The reason for the feudal effect is because you take a loan from a private bank or credit institution whose purpose is to rake in money by lending money for interest, and the interest payments are going not to the state (as the social housing rents were) but to the bankers. So they do not then return in infrastructure and funding for civilised projects like museums and libraries and care for the elderly. The profits from the loans go to the bankers and their share holders. Private funding in the form of loans draws away the wealth from the poor, who can only work but never have the money, and it benefits the rich, who need not work but can draw the interest on money loaned, because the poor are working. And the same goes for private rents on privately owned property. And yet, because the poor have no money to spend, in this system, and there is not enough money coming into the state in taxes or rents, none of the important features of a civilised society can be afforded. And no one spends any money on the good things in life. So no businesses can thrive, and no income can be generated from private enterprise. So the middle classes get squeezed too, and more money ends up in the hands of those who take interest on loans.

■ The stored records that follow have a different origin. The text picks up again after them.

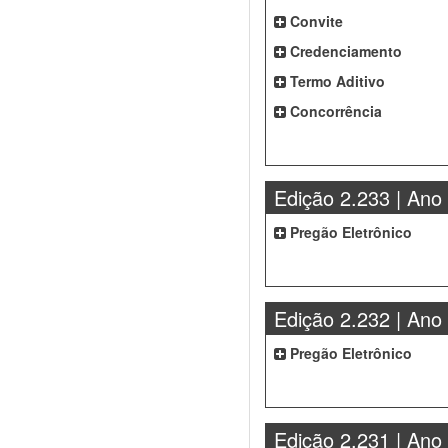
Convite
Credenciamento
Termo Aditivo
Concorrência
Edição 2.233 | Ano
Pregão Eletrônico
Edição 2.232 | Ano
Pregão Eletrônico
Edição 2.231 | Ano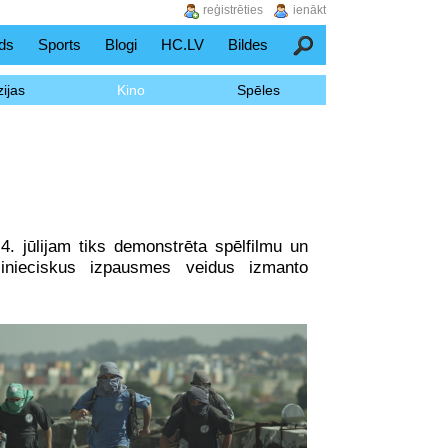
reģistrēties
ienākt
ds
Sports
Blogi
HC.LV
Bildes
Meklēšana
ijas
Kino
Spēles
 4. jūlijam tiks demonstrēta spēlfilmu un
inieciskus izpausmes veidus izmanto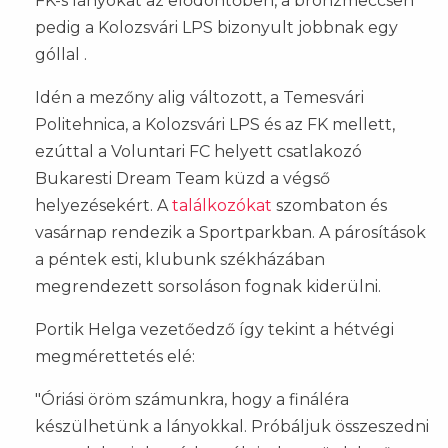
FK-s lányokat az elődöntőben, a bronzmeccsen
pedig a Kolozsvári LPS bizonyult jobbnak egy
góllal .
Idén a mezőny alig változott, a Temesvári
Politehnica, a Kolozsvári LPS és az FK mellett,
ezúttal a Voluntari FC helyett csatlakozó
Bukaresti Dream Team küzd a végső
helyezésekért. A
találkozókat
szombaton és
vasárnap rendezik a Sportparkban. A párosítások
a péntek esti, klubunk székházában
megrendezett sorsoláson fognak kiderülni.
Portik Helga vezetőedző így tekint a hétvégi
megmérettetés elé:
"Óriási öröm számunkra, hogy a fináléra
készülhetünk a lányokkal. Próbáljuk összeszedni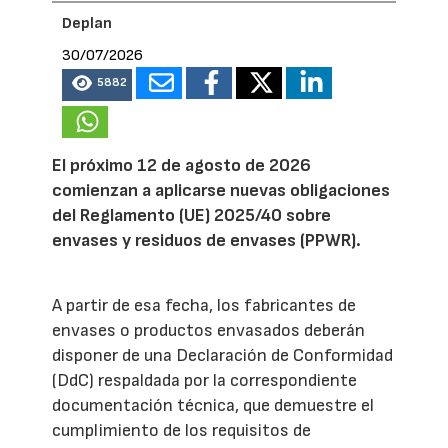
Deplan
30/07/2026
5882
El próximo 12 de agosto de 2026
comienzan a aplicarse nuevas obligaciones
del Reglamento (UE) 2025/40 sobre
envases y residuos de envases (PPWR).
A partir de esa fecha, los fabricantes de
envases o productos envasados deberán
disponer de una Declaración de Conformidad
(DdC) respaldada por la correspondiente
documentación técnica, que demuestre el
cumplimiento de los requisitos de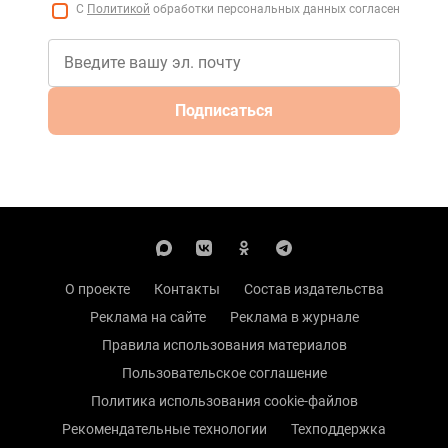
С
Политикой
обработки персональных данных согласен
Подписаться
О проекте
Контакты
Состав издательства
Реклама на сайте
Реклама в журнале
Правила использования материалов
Пользовательское соглашение
Политика использования cookie-файлов
Рекомендательные технологии
Техподдержка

Now this, roughly speaking, is also the situation that has been set up in Europe to manipulate the Eurozone. By running the Eurozone as a system of loans from one country to another, of from a central bank run not for but against the interests of the borrowers, with compound interest to repay, you can also enslave a whole country, and the more you dole out loans to "help" it, always for repayment with interest, the more you can enslave it. This is not a way of helping the country in question. It is a way of exerting power over it without declaring a physical war and without an invasion. This is the modern way of doing warfare in Europe: it is done by exercising financial control, imposing sanctions and conditions in return for "investment" or loans, and effectively by starving the people into submission and removing their will to resist, on account of the punitive destruction of their entire infrastructure. All this is done on the basis of apparent agreements and voluntary commitments, just as the mortgages seem to be taken voluntarily—only that when you are starving you sometimes sign for loans that you know you can't afford to repay or even pay the interest on. Anyone can sell themselves into slavery if they are led to believe that it is a kind of freedom, or if they are too hungry to care.  

Setting someone free from slavery is normally a noble and just thing to do. You don't expect the slave to pay the ransom. In fact, you expect the person who held them enslaved to pay them compensation, and let them off free, and return the property extorted from them, and preferably house them and give them enough to start back up in life. Nothing less than that is reasonable. And that is true even if, when they first entered the deal, they thought they were doing what was best for them. For getting you to sign your rights away is typical of the corrupt manipulator, and it is no defence to say that the person entered voluntarily into the enslavement, under the illusion that it was going to be for the best. Indeed you often need a certain level of intelligence to realise who is your friend and who is your enemy. 

You also need to be confident in your economic analysis.